Our house was an excellent subject to study history. The main idea was to make history relevant, accessible, and have a lasting impact. We decided to research the history of our house as a family project with our friend Ron as the project mentor. We did not only study the history of the Arks in Alameda and our homes participation in that history, but the project also branched out to include the history of our immediate neighborhood, the people that lived and still live in it, and other stories in Alameda
The initial impetus for the project was to work with a community mentor and have them lead the project, but included the perspective of making history lessons personal and relevant. Adding a mentor was part of our larger work; research and practice strategies around self education, family and community based education and homeschooling. We wanted to experiment, discover and develop best practices for families who have deep educational trauma or felt that they didn’t have the content expertise to lead projects. Educational trauma is the idea that someone isn’t smart enough to learn or teach, in particular a parent or a education facilitator.

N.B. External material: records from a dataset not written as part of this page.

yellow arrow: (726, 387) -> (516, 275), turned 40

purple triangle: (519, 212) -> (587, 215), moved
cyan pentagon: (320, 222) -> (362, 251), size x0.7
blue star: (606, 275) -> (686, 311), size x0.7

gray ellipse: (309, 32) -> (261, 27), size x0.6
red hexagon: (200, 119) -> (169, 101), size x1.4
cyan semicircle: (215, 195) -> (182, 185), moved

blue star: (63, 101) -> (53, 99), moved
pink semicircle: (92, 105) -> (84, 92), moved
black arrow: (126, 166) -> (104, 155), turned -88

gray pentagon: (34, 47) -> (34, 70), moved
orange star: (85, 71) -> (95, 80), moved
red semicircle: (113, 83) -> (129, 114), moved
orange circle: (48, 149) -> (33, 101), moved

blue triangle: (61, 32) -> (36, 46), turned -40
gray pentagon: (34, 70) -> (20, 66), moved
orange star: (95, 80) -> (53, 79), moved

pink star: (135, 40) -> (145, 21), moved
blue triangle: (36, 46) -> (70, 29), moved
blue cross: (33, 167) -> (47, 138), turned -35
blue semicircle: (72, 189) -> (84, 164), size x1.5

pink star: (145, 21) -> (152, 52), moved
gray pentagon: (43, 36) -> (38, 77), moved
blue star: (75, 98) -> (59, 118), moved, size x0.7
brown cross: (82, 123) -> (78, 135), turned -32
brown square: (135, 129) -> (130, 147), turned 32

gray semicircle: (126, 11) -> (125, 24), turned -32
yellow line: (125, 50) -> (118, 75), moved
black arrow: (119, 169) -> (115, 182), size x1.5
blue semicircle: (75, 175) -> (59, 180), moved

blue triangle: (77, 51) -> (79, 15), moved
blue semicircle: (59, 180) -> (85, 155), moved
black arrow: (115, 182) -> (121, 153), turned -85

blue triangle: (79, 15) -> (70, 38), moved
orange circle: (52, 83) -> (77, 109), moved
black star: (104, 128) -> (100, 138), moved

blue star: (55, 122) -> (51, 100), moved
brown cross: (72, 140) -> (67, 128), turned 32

A mentor can be anyone, but we chose a mentor of mine, Ron Mackrodt, to lead the project. Ron is a retired wood worker and professor, who has a wealth of knowledge, social capital, and a bit more time than us. At the start we thought this would be a short project on the history of our house; researching whether the house was actually an ark. This project grew to a year and a half of study and research that included a high level of investigation and a high level development of media skills and documentation. Having high expectations required that we carefully facilitated my daughter’s experience. Although a challenge at times, we really wanted her to be fully engaged. She was critical in leading much of the thinking and how to best showcase the project's outcomes. Later, we discovered having an extremely relevant subject matter didn’t equally correlate with the students interest levels. With that said, the project’s shelve life and engagement continues to exist because of the high level of relevancy. Her interest increases with time and her learning extends as we walk around our neighborhood and city. She also becomes more aware of what she has learned as we present and tell others about our project.

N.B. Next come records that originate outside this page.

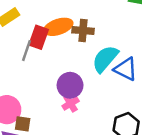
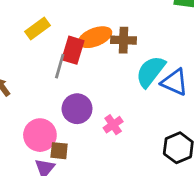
purple circle: (70, 85) -> (77, 109), moved

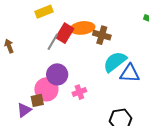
blue triangle: (175, 82) -> (130, 73), turned -35
pink circle: (40, 135) -> (46, 89), moved
brown square: (59, 151) -> (37, 100), turned -32

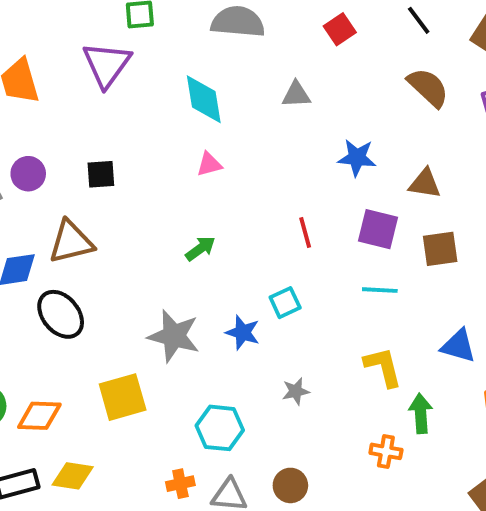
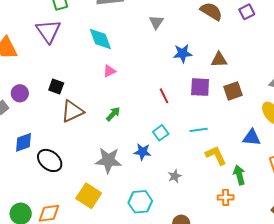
gray triangle: (296, 95) -> (156, 22), moved, turned -42
black square: (101, 174) -> (56, 87), turned 35
brown triangle: (71, 242) -> (72, 111), moved
cyan line: (380, 290) -> (199, 130), moved
yellow square: (123, 397) -> (89, 196), turned -30

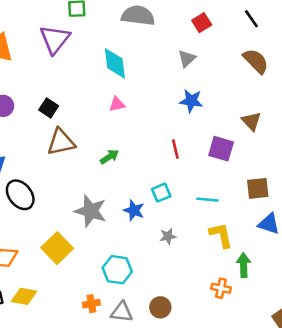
blue star: (183, 53) -> (191, 101), moved
brown triangle: (219, 60) -> (251, 121), turned 36
brown square: (233, 91) -> (258, 188), moved
gray star: (175, 176) -> (168, 236), moved

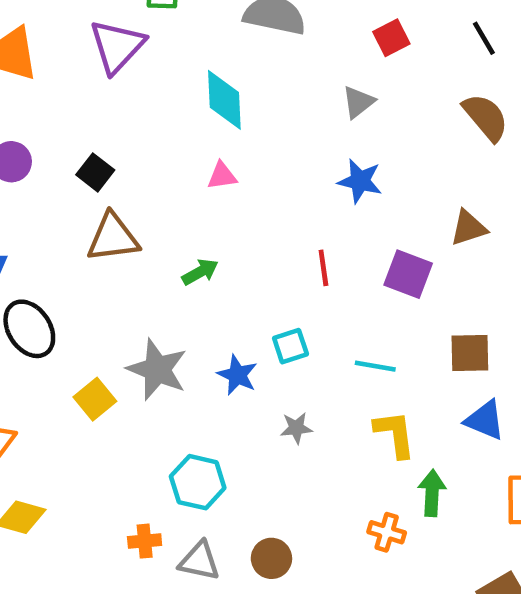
brown triangle: (251, 121) -> (468, 228), turned 50
yellow square: (57, 248) -> (95, 399), moved, size x0.7

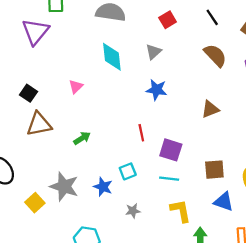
cyan diamond: (224, 100) -> (112, 57), moved
pink triangle: (222, 176) -> (76, 87), moved, turned -32
purple square: (408, 274) -> (171, 150), moved

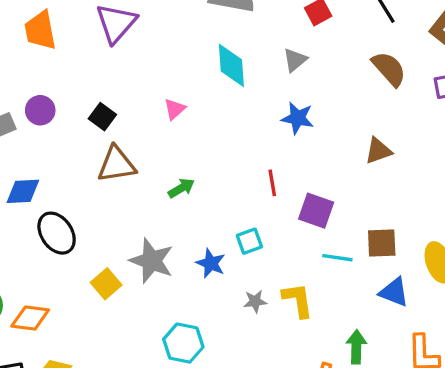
cyan line: (169, 179) -> (337, 258), moved
yellow L-shape: (181, 211) -> (298, 300), moved

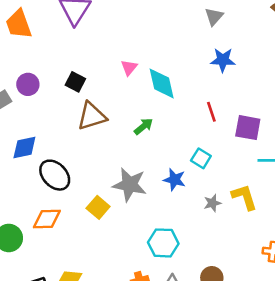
cyan diamond: (231, 65) -> (162, 83), moved
cyan square: (249, 241) -> (201, 158), turned -30
orange diamond: (30, 318) -> (47, 219), moved

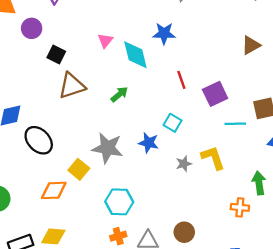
blue star: (223, 60) -> (164, 33), moved
purple circle: (28, 84) -> (32, 28), moved
purple square: (248, 128) -> (215, 94), turned -35
orange diamond: (47, 219) -> (54, 190), moved
cyan hexagon: (163, 243) -> (119, 202), moved

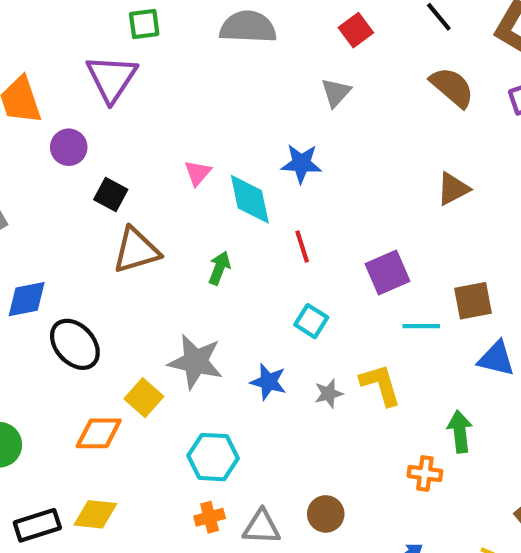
red line: (181, 80) -> (302, 246), moved
green arrow: (119, 94) -> (219, 268), turned -30
blue star: (149, 143) -> (268, 382), moved

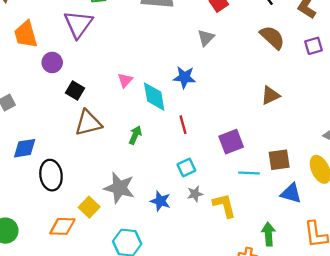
cyan square: (311, 321) -> (186, 167), turned 30
black ellipse: (75, 344) -> (51, 175), turned 32
gray star: (329, 394) -> (195, 194), moved

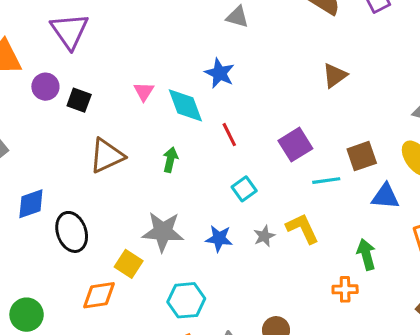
gray triangle: (206, 38) -> (237, 17), turned -48
blue star: (184, 77) -> (220, 73), turned 30
black square: (75, 90) -> (79, 100), moved
gray star: (195, 194) -> (264, 236), moved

Our mentor initially planned a research paper and a presentation to be the final outcome, but my daughter suggested that the final result should also be more accessible to younger folks, as well as more engaging and fun for her. She proposed we produce a video documenting the subject. We ended up producing a video that captured not only the subject, but also the project’s process. Our mentor also mentioned how he grew in understanding younger folks better, and had a glimpse of a different way of teaching and learning. Along with the video, we concluded the project with a presentation at the Alameda Museum, drawing in over a hundred people in the audience. We also generated a website on the Arks of Alameda that contains resources and links, including local archived articles we digitized. Additionally, we developed a social media presence to promote and communicate any further events and developments.